The Benefits of Zinc for Kids
Posted on June 28 2022,
Zinc is an essential mineral that must be consumed in your daily diet because it is not naturally produced and stored by your body. Zinc is found in several natural foods and is also available in the form of dietary supplements. You can find this mineral in some over-the-counter drugs and lozenges as zinc is often used in cold remedies. Many common foods, including breakfast cereals, are fortified with zinc as well. (1)
What does zinc do? This mineral performs several essential functions in your child’s body, including protein synthesis, gene expression, immune system support, wound healing, enzymatic reactions, and the metabolization of many cellular activities. Zinc also supports healthy growth and development throughout childhood, pregnancy, and adulthood. (1)
Deficiency of this vital mineral can result in numerous health problems, including frequent infections, blurry vision, weight loss, slow wound healing, brain fog, and delayed growth in kids. It is recommended that you at first try to fulfill your child’s zinc needs through their natural diet. In case of severe deficiency, you can also give zinc or multi-vitamin supplements to your child after the approval of your child’s pediatrician. (2)
How Does Zinc Function in Your Child’s Body?
When you think about what’s important for your child’s healthy diet, it’s easy to focus on ingredients, like fats, sugar, and salt, which we are constantly told to limit consumption of. But what about the ingredients and foods that provide more of the essential nutrients our children need, like zinc?
Zinc is a vital mineral that serves your child’s health in countless ways. Research has revealed that, after iron, zinc is the second most abundant trace mineral found in every cell of the human body. It is crucial for the activity of almost 300 enzymes, regulating nerve functions, digestion, metabolism, and other body processes.
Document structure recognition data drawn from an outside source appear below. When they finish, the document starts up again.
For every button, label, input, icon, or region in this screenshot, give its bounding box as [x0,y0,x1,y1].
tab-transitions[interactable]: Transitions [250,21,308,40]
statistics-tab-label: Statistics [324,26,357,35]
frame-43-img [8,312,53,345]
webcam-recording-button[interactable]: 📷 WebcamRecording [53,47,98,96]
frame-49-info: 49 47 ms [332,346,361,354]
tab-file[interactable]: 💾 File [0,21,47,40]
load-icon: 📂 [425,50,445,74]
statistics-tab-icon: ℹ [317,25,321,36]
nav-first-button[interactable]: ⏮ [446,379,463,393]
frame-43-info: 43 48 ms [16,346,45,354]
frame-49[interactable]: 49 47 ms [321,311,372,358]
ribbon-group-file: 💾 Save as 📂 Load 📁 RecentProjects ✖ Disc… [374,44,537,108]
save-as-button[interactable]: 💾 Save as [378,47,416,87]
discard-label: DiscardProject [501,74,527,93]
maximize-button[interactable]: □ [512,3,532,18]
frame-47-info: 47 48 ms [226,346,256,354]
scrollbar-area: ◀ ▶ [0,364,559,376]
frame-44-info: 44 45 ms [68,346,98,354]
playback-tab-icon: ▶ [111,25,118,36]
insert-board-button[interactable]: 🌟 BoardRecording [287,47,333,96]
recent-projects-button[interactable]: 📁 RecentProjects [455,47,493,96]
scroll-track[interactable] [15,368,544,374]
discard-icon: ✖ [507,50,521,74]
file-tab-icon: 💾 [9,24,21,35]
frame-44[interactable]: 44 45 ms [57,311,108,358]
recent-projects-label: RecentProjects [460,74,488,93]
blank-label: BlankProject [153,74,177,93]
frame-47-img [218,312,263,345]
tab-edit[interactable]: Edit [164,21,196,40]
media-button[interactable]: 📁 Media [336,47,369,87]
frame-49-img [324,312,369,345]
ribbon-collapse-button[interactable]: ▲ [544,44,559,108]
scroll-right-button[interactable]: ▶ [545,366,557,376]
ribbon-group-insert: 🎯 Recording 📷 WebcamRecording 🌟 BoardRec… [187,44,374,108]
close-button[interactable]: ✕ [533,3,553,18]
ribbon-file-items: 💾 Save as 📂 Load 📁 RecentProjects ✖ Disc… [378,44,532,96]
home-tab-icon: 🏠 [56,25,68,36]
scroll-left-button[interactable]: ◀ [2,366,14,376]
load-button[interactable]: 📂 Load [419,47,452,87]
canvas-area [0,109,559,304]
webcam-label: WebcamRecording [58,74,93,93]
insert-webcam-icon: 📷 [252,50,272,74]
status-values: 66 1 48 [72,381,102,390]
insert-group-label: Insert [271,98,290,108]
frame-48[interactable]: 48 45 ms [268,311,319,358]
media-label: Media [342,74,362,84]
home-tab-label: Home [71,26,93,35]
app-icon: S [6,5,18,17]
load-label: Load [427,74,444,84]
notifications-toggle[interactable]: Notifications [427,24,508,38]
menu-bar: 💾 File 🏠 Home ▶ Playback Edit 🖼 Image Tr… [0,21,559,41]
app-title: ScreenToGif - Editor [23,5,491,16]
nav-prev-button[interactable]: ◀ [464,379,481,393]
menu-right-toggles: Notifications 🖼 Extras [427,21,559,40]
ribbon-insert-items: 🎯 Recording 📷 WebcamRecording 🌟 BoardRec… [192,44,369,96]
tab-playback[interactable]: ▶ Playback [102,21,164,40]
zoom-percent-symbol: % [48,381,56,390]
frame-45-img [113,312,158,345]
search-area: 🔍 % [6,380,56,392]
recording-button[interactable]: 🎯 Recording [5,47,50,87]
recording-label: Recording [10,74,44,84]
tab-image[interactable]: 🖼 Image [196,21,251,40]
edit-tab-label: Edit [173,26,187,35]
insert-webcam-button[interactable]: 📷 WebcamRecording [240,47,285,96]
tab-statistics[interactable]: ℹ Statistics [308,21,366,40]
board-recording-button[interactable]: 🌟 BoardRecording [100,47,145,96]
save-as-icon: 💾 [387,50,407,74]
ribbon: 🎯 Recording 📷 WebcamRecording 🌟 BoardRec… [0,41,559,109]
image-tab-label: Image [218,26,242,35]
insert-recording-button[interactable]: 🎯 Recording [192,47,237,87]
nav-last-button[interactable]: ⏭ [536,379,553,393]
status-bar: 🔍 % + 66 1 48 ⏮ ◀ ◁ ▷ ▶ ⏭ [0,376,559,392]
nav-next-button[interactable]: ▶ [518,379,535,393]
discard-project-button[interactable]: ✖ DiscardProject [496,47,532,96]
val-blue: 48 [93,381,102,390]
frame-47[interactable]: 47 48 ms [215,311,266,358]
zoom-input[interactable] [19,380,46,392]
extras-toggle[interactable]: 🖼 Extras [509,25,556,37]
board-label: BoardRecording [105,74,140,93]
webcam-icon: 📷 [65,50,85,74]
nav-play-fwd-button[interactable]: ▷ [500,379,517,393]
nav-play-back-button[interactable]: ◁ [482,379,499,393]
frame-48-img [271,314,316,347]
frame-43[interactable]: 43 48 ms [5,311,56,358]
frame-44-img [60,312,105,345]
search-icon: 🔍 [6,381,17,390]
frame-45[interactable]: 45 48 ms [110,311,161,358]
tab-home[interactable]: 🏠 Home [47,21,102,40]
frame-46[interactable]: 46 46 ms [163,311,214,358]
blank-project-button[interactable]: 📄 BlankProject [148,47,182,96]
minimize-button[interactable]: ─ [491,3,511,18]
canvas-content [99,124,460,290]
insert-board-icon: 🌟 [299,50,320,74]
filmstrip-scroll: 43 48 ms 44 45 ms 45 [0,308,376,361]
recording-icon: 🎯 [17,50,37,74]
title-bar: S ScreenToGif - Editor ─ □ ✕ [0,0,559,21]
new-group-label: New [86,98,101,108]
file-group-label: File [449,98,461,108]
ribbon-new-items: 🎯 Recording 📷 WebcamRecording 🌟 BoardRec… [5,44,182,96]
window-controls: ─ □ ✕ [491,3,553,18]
Your child’s proper growth and development rely on this mineral because of its role in cell division and growth. Zinc is also needed for the normal functioning and development of immune cells. (3)
One study shows that zinc is important for your child’s skin health, protein production, and DNA synthesis. Another scientific study has demonstrated that zinc is also necessary for proper sense of smell and taste in children.
How is zinc absorbed in your child’s body? After zinc is digested, it is absorbed in the small intestine. Almost 70% of the zinc in your child’s body is then bound to a blood protein known as albumin. So, any health problem that disturbs your child’s albumin concentration also has a secondary effect on their body’s zinc levels. (2)
Why Do Children Need Zinc?
Zinc is essential for your child’s overall health and wellbeing. Here are numerous health benefits zinc provides to your kid:
- Boosts the immune system
- Promotes wound healing
- Helps treat acne
- Decreases inflammation
- Promotes growth and development
Boosts the immune system: Zinc helps make your child’s immune system strong. This is because it is important for the proper functioning of immune cells. Consequently, a deficiency of this mineral can result in a weakened immune response in kids.
Research has shown that zinc supplements are effective in reducing oxidative stress and stimulating the immune response in children. One study has found that a daily intake of 80 to 92 milligrams of zinc can reduce the length of a cold by 33%. Zinc even plays a significant role in promoting immune responses and reducing infections in older adults, so this is definitely a mineral the whole family will want to include in their diet. (4)
Promotes wound healing: Zinc is typically used in hospitals for treating certain ulcers, burns, and skin injuries. It plays role in collagen synthesis, inflammatory response, and immune function. In fact, your child’s skin holds a large amount of zinc, almost 5% of his body’s total zinc content.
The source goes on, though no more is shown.